Au primaire on y ajoute des dimensions supplémentaires comme la « mécanique » de construction d’un récit, les formes littéraires. Cet usage didactique s’est beaucoup développé avec les recherches sur l’intertextualité, mettant en exergue les « passages entre oralité et écriture », comme l’explique Nadine Decourt maître de conférence à Lyon 2 (lire). . « C’est aussi une bonne formation à la littérature », ajoute-t-elle. Bref, le recours au conte est, pour les enseignants, l’assurance de disposer de contenus de qualité grâce à une matière qui ne s’épuise jamais, d’une grande diversité. Le registre des contes est très vaste, modulable, adaptable à tous les publics et sert de point de départ à de nombreuses activités en littérature ou arts plastiques par exemple. Les programmes de 2002 qui insistent sur la dimension culturelle et la transversalité des savoirs, trouvent ici leur application (lire).
Les contes constituent également une entrée propice au traitement de certaines formes de difficulté d’apprentissage : maîtrise de la langue, acquisition du vocabulaire, mémorisation, qualité de l’écoute. A ce stade, ils constituent une bonne médiation car ils permettent aux élèves concernés d’évoluer dans un cadre moins scolaire et de se construire des repères. Dans un autre registre, le conte possède une dimension réparatrice très structurante. « L’enfant est gagnant dans les contes » et c’est un formidable appui pour le travail en rééducation comme le montre Françoise Courvasier, rééducatrice dans le Calvados (lire).
Pour tous les enfants, les contes amènent des questions en liaison avec le développement psychique individuel. Ainsi en va-t-il des fantasmes archaïques de dévoration (l’ogre, le loup) ou d’abandon (le Petit Poucet). Le conte fait peur, mais il se finit généralement bien, sauf les contes dits d’avertissement à visée purement éducative (la chèvre de Monsieur Seguin). La répétition d’un conte précis, demandée par un enfant correspond le plus souvent à des besoins d’intégration de schémas nécessaires à la construction de sa personnalité. Et l’Ecole ne peut ignorer les conditions favorisant ce développement.

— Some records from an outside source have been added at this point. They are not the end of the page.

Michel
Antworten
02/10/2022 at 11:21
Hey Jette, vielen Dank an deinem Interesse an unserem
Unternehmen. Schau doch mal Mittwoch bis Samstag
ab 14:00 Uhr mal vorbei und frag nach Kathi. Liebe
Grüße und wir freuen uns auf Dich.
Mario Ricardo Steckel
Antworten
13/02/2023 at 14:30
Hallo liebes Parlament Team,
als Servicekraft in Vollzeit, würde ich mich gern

La dimension éducative des contes s’exprime encore dans « l’apprentissage du vivre ensemble » rappelle Bernadette Bricout, professeur de littérature à l’Université Paris VII (lire l’entretien). , rappelant les propos du conteur Henri Gougaud pour qui « le conte n’est pas un art du spectacle, c’est un art de la relation ». Ce n’est donc pas un hasard si, comme à, Pierre Bénite où l’école accueille 19 nationalités différentes, le travail sur le conte aide les élèves à comprendre les rituels des différentes cultures. Lien culturel d’une très grande richesse, le conte contribue à construire la culture commune scolaire indispensable à tous les élèves pour entrer dans les apprentissages et les former sur le plan affectif et intellectuel.